Depuis le XIXème siècle, les Papes abordent la question du travail en dénonçant la situation intolérable de nombreux ouvriers de l’industrie et proposant l’instauration d’un ordre social juste. La doctrine sociale de l’Église a élaboré des principes dans ce sens pour la construction d’une civilisation de l’amour en ce monde. De plus, « un don fondamental pour le cheminement de l’Église universelle est représenté par le document de la Conférence d’Aparecida (2007), dans lequel les évêques latino-américains ont expliqué que le choix préférentiel de l’Église pour les pauvres « est inscrit dans la foi christologique en ce Dieu qui s’est fait pauvre pour nous, pour nous enrichir de sa pauvreté (2 Co 8,9) » (DT nº99). Il s’agit de rencontrer le Christ dans le pauvre et avec lui car il est également sujet de la rencontre.

L’expérience transformante de la pauvreté

L’option préférentielle pour les pauvres exige une attention à l’autre. « Cette attention aimante est le début d’une véritable préoccupation pour sa personne, à partir de laquelle je désire chercher effectivement son bien. Cela implique de valoriser le pauvre dans sa bonté propre, avec sa manière d’être, avec sa culture, avec sa façon de vivre la foi (…) j’adresse mes sincères remerciements à tous ceux qui ont choisi de vivre parmi les pauvres : ceux qui ne se contentent pas de leur rendre visite de temps en temps, mais qui vivent avec eux et comme eux. C’est une option qui doit trouver sa place parmi les formes les plus élevées de la vie évangélique. » (DT nº101). Le Pape Léon invite les chrétiens à évaluer positivement la manière “populaire” des pauvres de vivre la foi. « Il est nécessaire que tous nous nous laissions évangéliser par les pauvres », et que nous reconnaissions la sagesse que Dieu veut nous communiquer à travers eux. Ayant grandi dans la précarité, appris à survivre dans les conditions défavorables, ils ont appris à faire confiance à la Providence de Dieu (cf. DT nº102). Ils nous invitent à simplifier notre vie d’enfants de Dieu.

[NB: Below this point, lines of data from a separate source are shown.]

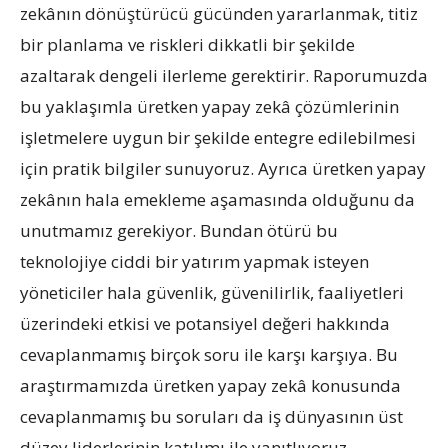
zekânın dönüştürücü gücünden yararlanmak, titiz
bir planlama ve riskleri dikkatli bir şekilde
azaltarak dengeli ilerleme gerektirir. Raporumuzda
bu yaklaşımla üretken yapay zekâ çözümlerinin
işletmelere uygun bir şekilde entegre edilebilmesi
için pratik bilgiler sunuyoruz. Ayrıca üretken yapay
zekânın hala emekleme aşamasında olduğunu da
unutmamız gerekiyor. Bundan ötürü bu
teknolojiye ciddi bir yatırım yapmak isteyen
yöneticiler hala güvenlik, güvenilirlik, faaliyetleri
üzerindeki etkisi ve potansiyel değeri hakkında
cevaplanmamış birçok soru ile karşı karşıya. Bu
araştırmamızda üretken yapay zekâ konusunda
cevaplanmamış bu soruları da iş dünyasının üst
düzey liderlerinin katılımı ile yanıtlıyoruz.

L’amour des pauvres est une « question de famille »

L’amour des pauvres est un élément essentiel de l’histoire de Dieu avec nous et, du cœur même de l’Église, il jaillit comme un appel continu aux cœurs des croyants, aussi bien des communautés que des fidèles individuels. En tant que Corps du Christ, l’Église ressent comme sa “chair” propre la vie des pauvres, une « question de famille » et non pas un problème social. C’est pourquoi l’amour des pauvres – quelle que soit la forme sous laquelle se manifeste cette pauvreté – est la garantie évangélique d’une Église fidèle au cœur de Dieu. (DT nº103-104). L’indifférence est le mode de vie le plus répandu dans notre société, parfois de manière subtile, c’est pourquoi, redisons avec Grégoire le Grand (Pape du VIème siècle) « ne perdez pas le temps de la miséricorde, ne négligez pas le remède que vous avez reçu » (DT nº108).  Encouragés par St Jean Chrysostome, ne négligeons pas l’aumône « L’aumône est l’aile de la prière. Si donc tu ne donnes pas une aile à ta prière, elle ne vole pas ». St Grégoire de Nazianze écrivait en référence à la parabole du pauvre Lazare « Offrons la miséricorde à Dieu dans les pauvres, afin qu’à notre départ d’ici, ils nous accueillent dans les tentes éternelles » (DT nº118).

Alors prenons au mot l’appel à la pauvreté du Christ et de l’Église. Les pauvres ne sont-ils pas nos frères et nos maîtres ? Alors mettons-nous à leur école! Participons au dimanche de la Fraternité à St Jacques et là où il sera célébré.